Accompanied by Bennett tirades that regularly excoriated labour leaders, Social Credit’s record of anti-union legislation was unrivalled in the history of BC. By the time of the 1972 election, the province’s unions were in a virtual state of war against Bennett, his government and BC employers. That year, labour disruptions topped even those in 1970, accounting for the loss of an incredible two and a half million workdays among a workforce of fewer than a million employees. “That is a ratio I have never known to be attained anywhere,” said labour law academic Paul Weiler.

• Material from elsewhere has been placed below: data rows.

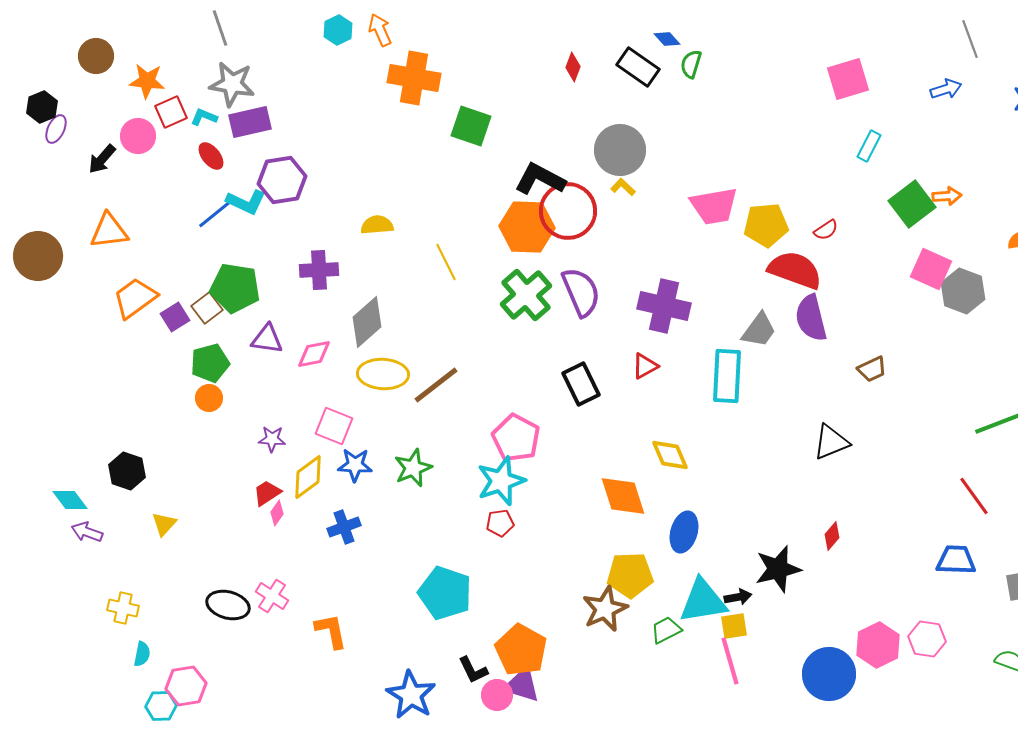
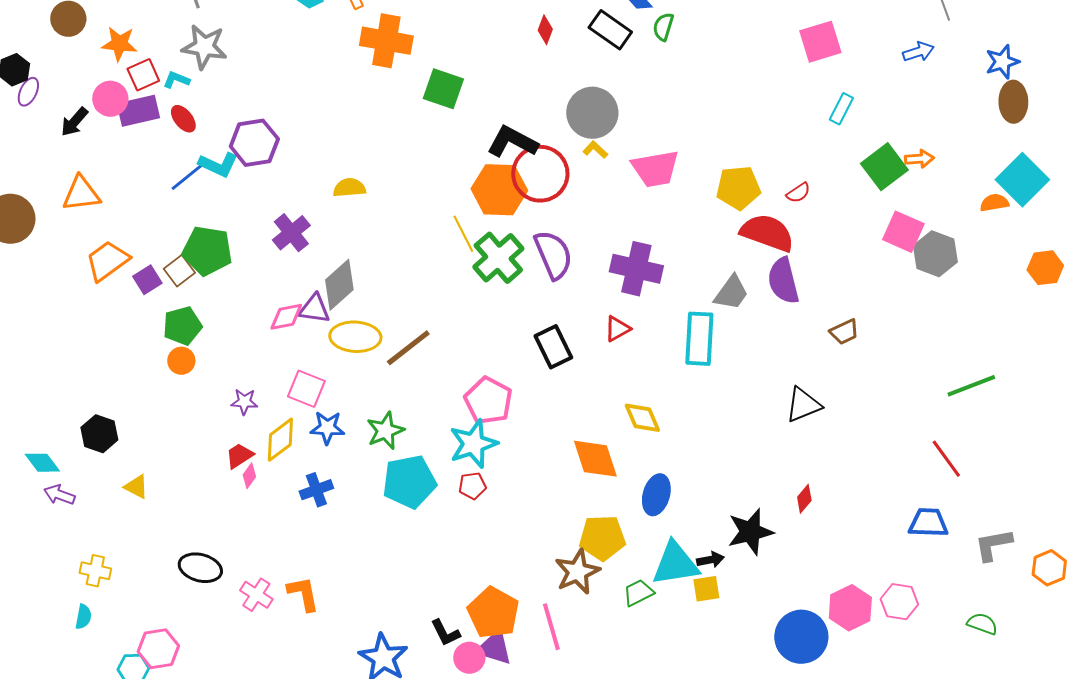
purple rectangle: (250, 122) -> (138, 111), moved
pink trapezoid: (714, 206) -> (655, 169), moved
yellow line: (446, 262) -> (463, 234), moved
purple cross: (319, 270) -> (291, 233), turned -36
purple triangle: (267, 339) -> (314, 309), moved
yellow triangle: (164, 524) -> (136, 487), turned -44
cyan pentagon: (445, 593) -> (409, 482), moved, turned -30
pink cross: (272, 596) -> (256, 595), moved
cyan semicircle: (142, 654) -> (83, 617), moved
pink line: (730, 661) -> (551, 627), moved

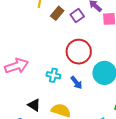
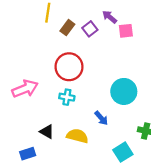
red circle: (79, 52) -> (69, 67), moved
blue arrow: (76, 83) -> (101, 118), moved

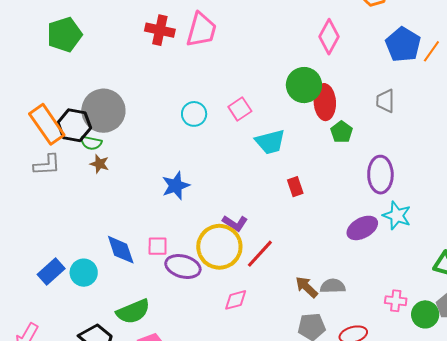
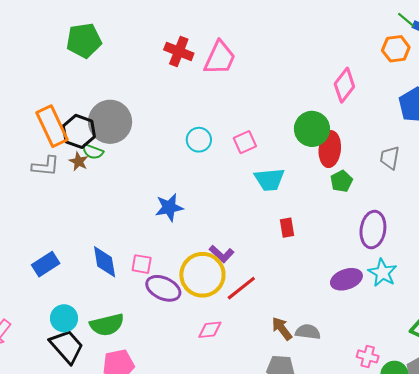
brown star: (99, 164) -> (79, 161), moved
blue rectangle: (51, 271) -> (46, 264), moved
cyan circle: (84, 273) -> (64, 318), moved

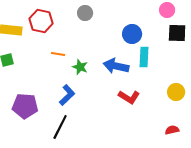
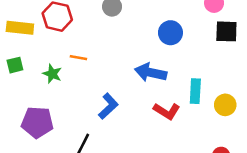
cyan rectangle: (144, 57) -> (195, 91), moved
green star: (80, 67) -> (52, 74), moved
blue L-shape: (67, 95) -> (108, 106), moved

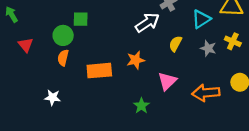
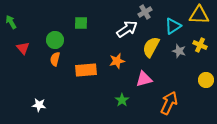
green square: (81, 19) -> (81, 23), moved
yellow semicircle: (175, 44) -> (151, 47), size x1.5
pink triangle: (167, 81) -> (144, 79), turned 30
orange arrow: (206, 93) -> (169, 103), moved, turned 120
white star: (53, 97) -> (39, 105), moved

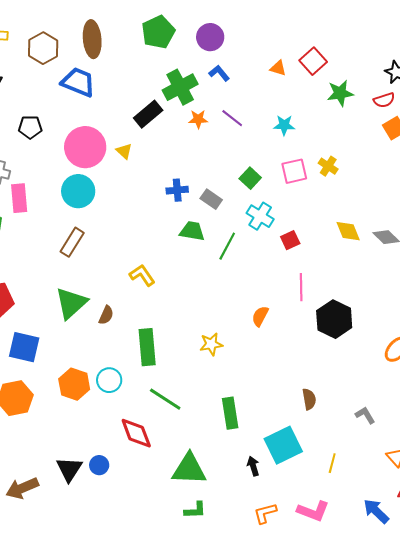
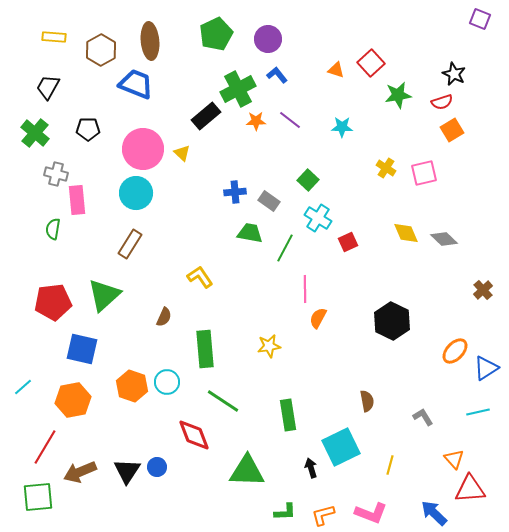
pink square: (294, 171) -> (424, 173), moved
pink line: (301, 287) -> (305, 289), moved
green triangle: (71, 303) -> (104, 295), moved
brown arrow: (22, 488) -> (80, 472), moved
green L-shape: (195, 510) -> (285, 512), moved

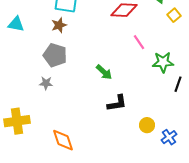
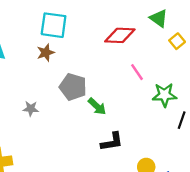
gray pentagon: (55, 55) -> (73, 87), moved
gray star: (46, 83) -> (31, 109), moved

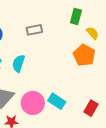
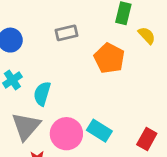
orange pentagon: (84, 55) -> (109, 58), moved
cyan semicircle: (18, 63) -> (42, 94), moved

Unions were determined as never before to finally put an end to Social Credit rule. The premier got a taste of what was to come during his annual cabinet tour of the province that spring. Locked-out/striking construction workers, furious at another back-to-work order issued by the Mediation Commission, showed up to vent their anger at many of Bennett’s campaign-like stops. In Kamloops, they drowned out the opening of a new vocational school with a cascade of boos and catcalls. As Bennett left the event, surrounded by police and protesters, his famous smile frozen in place, one construction worker jeered loudly, “Keep smiling, Wacky!”

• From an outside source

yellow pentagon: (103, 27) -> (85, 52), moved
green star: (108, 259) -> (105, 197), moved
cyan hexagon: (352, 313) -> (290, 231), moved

The melee was far worse at the Royal Towers Hotel in New Westminster, where the tour wound up. Hundreds of fired-up building trades members gathered outside. Many carried protest signs nailed on two-by-fours. Bennett was escorted in by a back entrance, but cabinet ministers had to make their way through an intimidating gauntlet of placards. Several ministers were hit on the head. Agriculture minister Cyril Shelford suffered a broken collarbone when he tried to deflect a placard aimed at cabinet minister Isabel Dawson. Amid cries of “Seig Heil!” and “Get that Mussolini!” protesters pounded the car of high-profile minister “Flyin’ Phil” Gaglardi.
It was an ugly scene. But two decades of attacks from government, the courts and anti-union business hawks had left labour tempers short and civility on hold. The Mediation Commission’s arbitrary interference in the ongoing construction industry dispute was the last straw. Shortly after the New Westminster dust-up, the RCMP raided a number of construction union offices for evidence that leaders had counselled defiance of the commission’s back-to-work order. The raid prompted BC Fed secretary-treasurer Ray Haynes’s cutting comment, “There is no way you can build skyscrapers with search warrants.” Criminal charges were soon laid against a dozen leaders of the building trades.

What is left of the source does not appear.